To overcome steric constraints, several groups have electro copolymerised N-position substituted pyrroles with pyrrole to functionalise the polymer for ODN probe linkage to the substrate (Wang et al., 2000; Livache et al., 1995; Lassalle et al., 2001). However, the resulting poly(N-substituted pyrrole) possessed lower conductivity, possibly due to a lack of ring planarity in the resulting polymer.
Of most interest has been a report that a 3-substituted pyrroles gave rise to a polymer film with higher conductivity (Delabouglise et al., 1989). A probe may be chemically coupled to a polymer by an amino-modified ODN.

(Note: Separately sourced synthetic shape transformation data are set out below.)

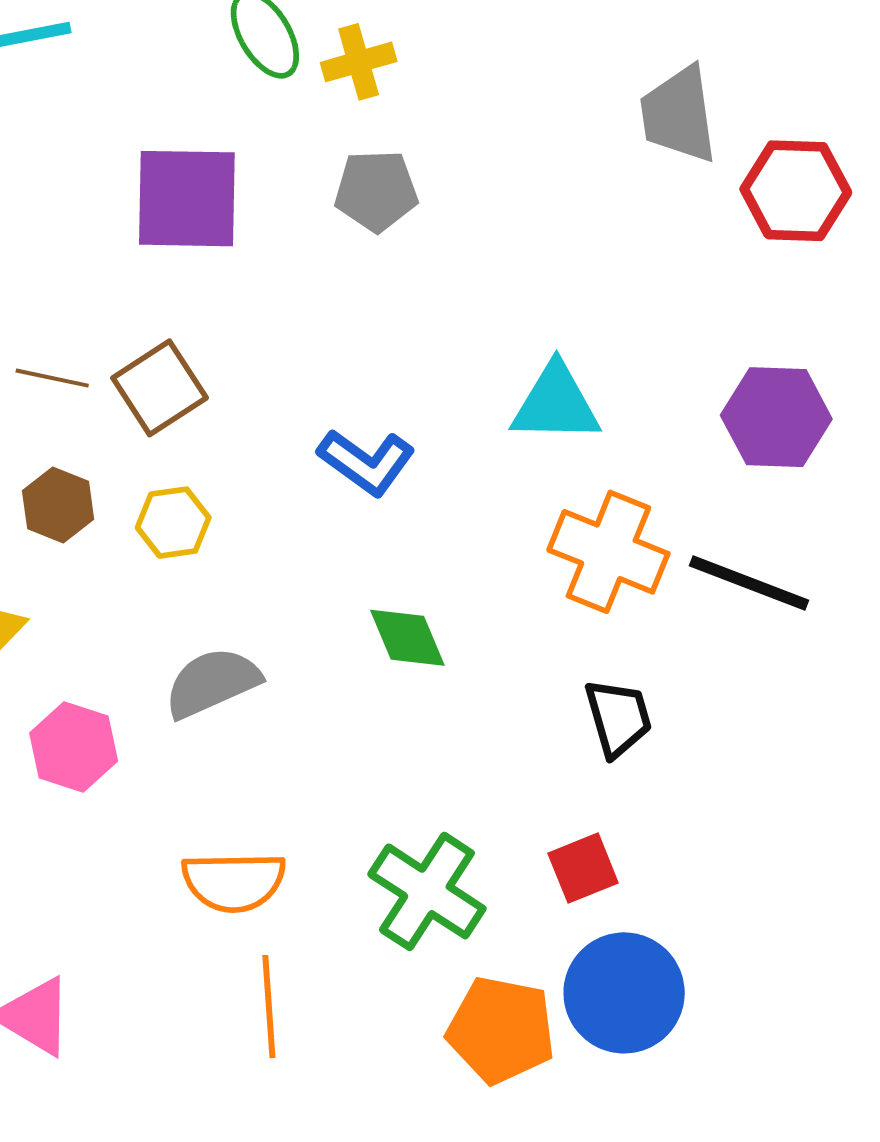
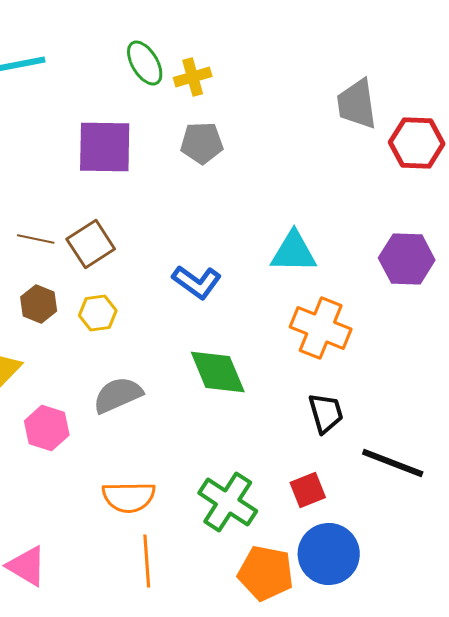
black line: (749, 583) -> (393, 463), moved
green diamond: (407, 638) -> (218, 372), size x1.4

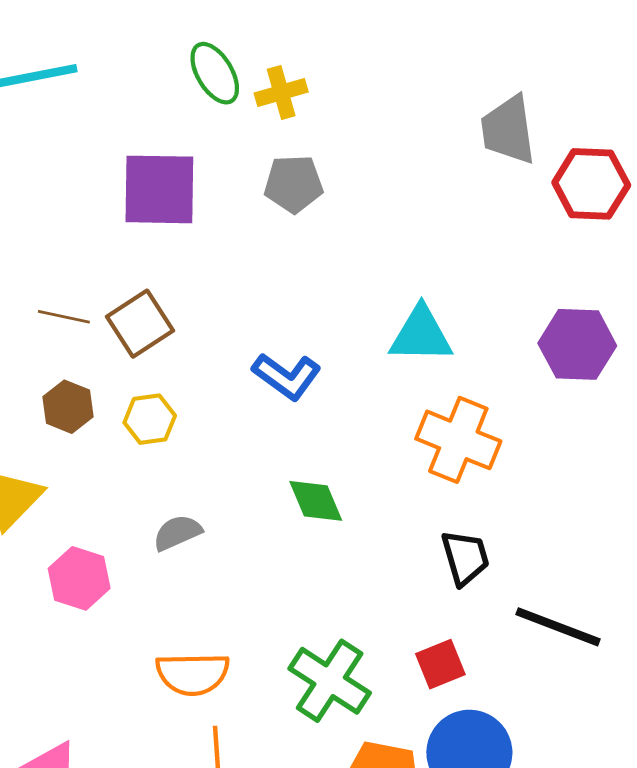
green diamond: (218, 372) -> (316, 501), size x0.7
gray semicircle: (118, 395) -> (177, 533), size x0.7

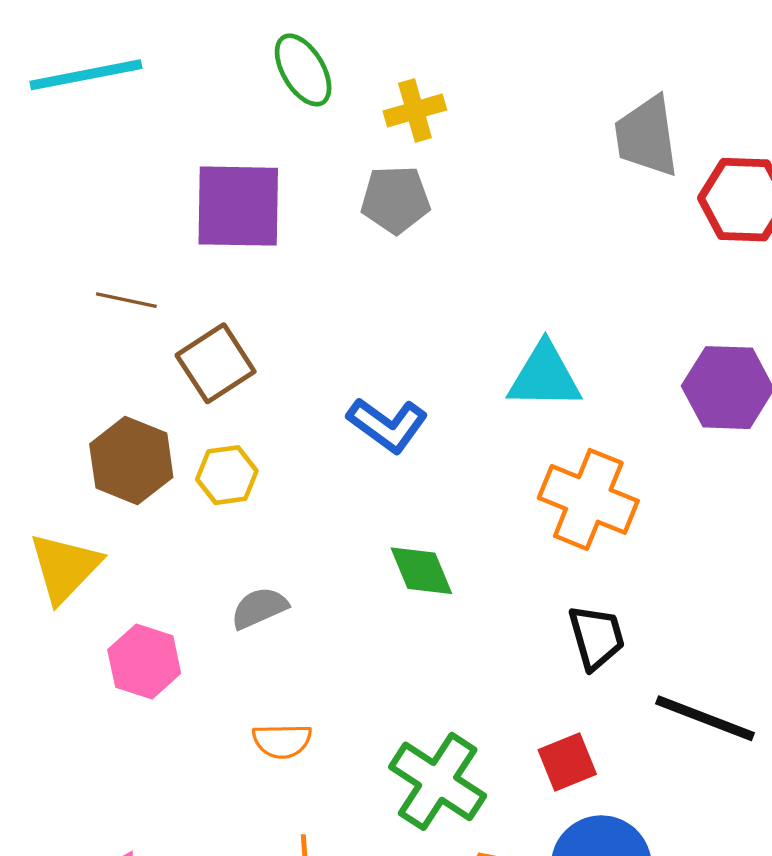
yellow cross: (281, 93) -> (415, 110), moved
brown line: (64, 317) -> (126, 300), moved
brown hexagon: (68, 407) -> (131, 461), size x1.4
orange semicircle: (193, 674) -> (282, 741), moved, size x0.7

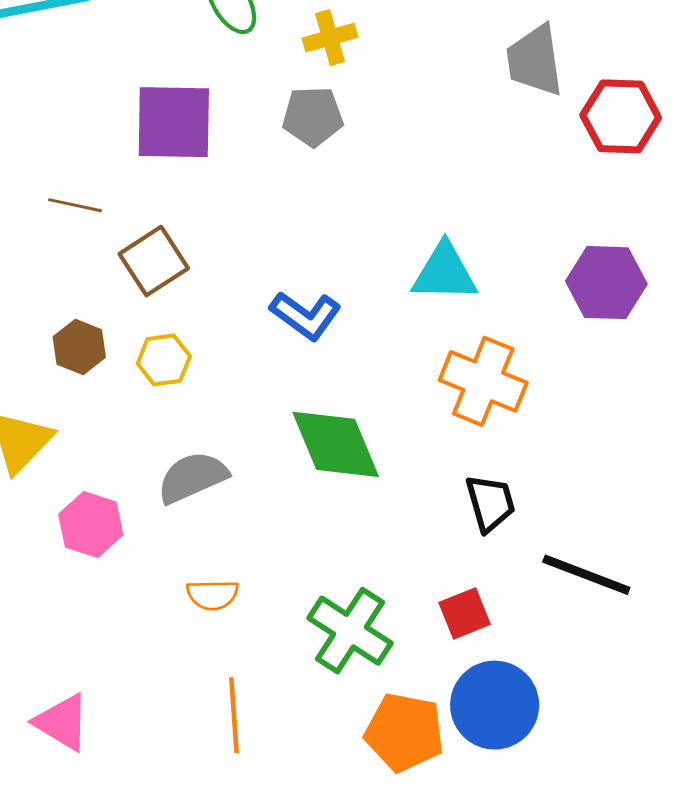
brown hexagon: (131, 461) -> (79, 347), size x0.7
green diamond: (421, 571) -> (336, 444), size x1.6
gray semicircle: (259, 608) -> (192, 477), size x1.4

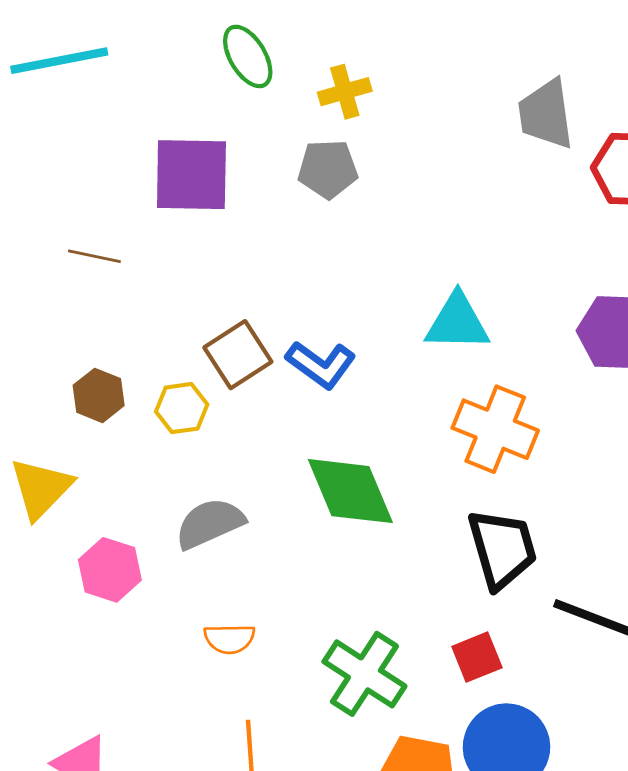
brown square: (154, 261) -> (238, 355), moved
black trapezoid: (490, 503) -> (502, 549), size x1.4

U.S. Pat. No. 6,096,825 discloses such a conducting polymer formed from a 3-substituted polypyrrole polymer. The conducting polymer includes a linker unit located in the 3-position of pyrrole monomers. The linker is bound to the pyrrole, at one end, and to the probe at the other end.
The linker connecting the probe to the polymer represents a key feature in electrochemical transduction between the probe and the polymer. Typically short saturated organic chains of 2- to 4-carbon atoms have been used to connect the probe to the polymer (see also H. Peng et al Label-free electrochemical DNA sensor based on functionalised conducting polymer Biosensor and Bioelectronics 20 (2005) 1821-1828).

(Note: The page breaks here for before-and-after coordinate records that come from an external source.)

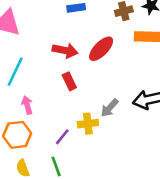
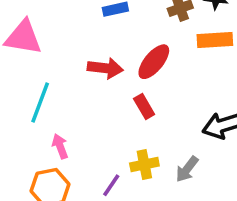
red rectangle: (69, 81) -> (144, 107), moved
gray arrow: (110, 108) -> (187, 169), moved

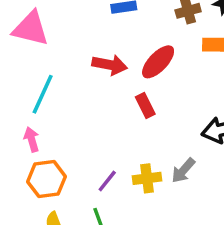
pink arrow: (60, 146) -> (32, 140), moved
yellow cross: (144, 164) -> (147, 178), moved

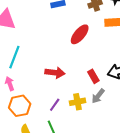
red arrow: (110, 65) -> (55, 73), moved
red rectangle: (145, 106) -> (93, 76), moved

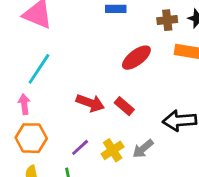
red rectangle: (93, 76) -> (124, 106), moved, turned -32
yellow cross: (78, 102) -> (113, 150), turned -35

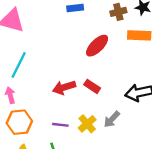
red arrow: (90, 103) -> (64, 87), turned 150
purple line: (80, 147) -> (60, 125), turned 56

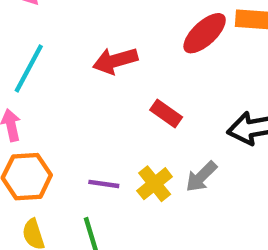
red ellipse: (97, 46) -> (205, 33), moved
red arrow: (64, 87) -> (115, 61), moved

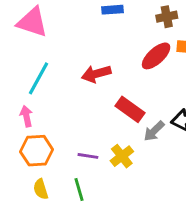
red rectangle: (166, 113) -> (130, 109), size x1.4
gray arrow: (201, 177) -> (154, 131), moved

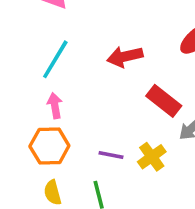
pink arrow: (26, 116) -> (55, 106), moved

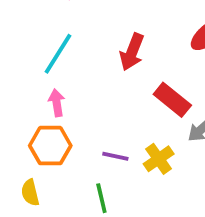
red arrow: (125, 57) -> (132, 52), turned -56
yellow semicircle: (53, 193) -> (30, 193), moved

There is a continuing need to synthesize new conducting polymers, and in particular linkers which enhance or improve electronic transduction between the probe and the polymer backbone. In addition, there is a continuing need to provide conducting polymers which have negligible effect on the chemical or biological sensory properties of probes they are attached to.
Throughout this specification reference is made to “unsaturated” or “conjugated” organic chains. The words “unsaturated” and “conjugate” refer to double or triple bonds between two or more atoms. The words are used interchangeably throughout the specification.
Throughout the specification reference is made to “probes”. The use of the word “probe” in this specification is intended to be interpreted inclusively and including any chemical or biological species which may be tethered via a linker to a polymer backbone. A probe may include a single or double stranded ODN, a virus, a protein, a cell, a peptide nucleic acid (PNA), a polysaccharide, a drug, or an RNA, for example.
Throughout the specification reference is made to the phrase “sensory properties” in relation to a probe interaction with other chemical or biological molecules or species. Sensory properties should be interpreted as the ability of the probe to hybridize and/or otherwise interact through non-covalent bonding or the like with another chemical or biological molecules or species and to be efficiently transduced into a useful signal. Ideally a biological probe, for example, which is bound to a conducting polymer as far as possible, retains its natural sensory properties.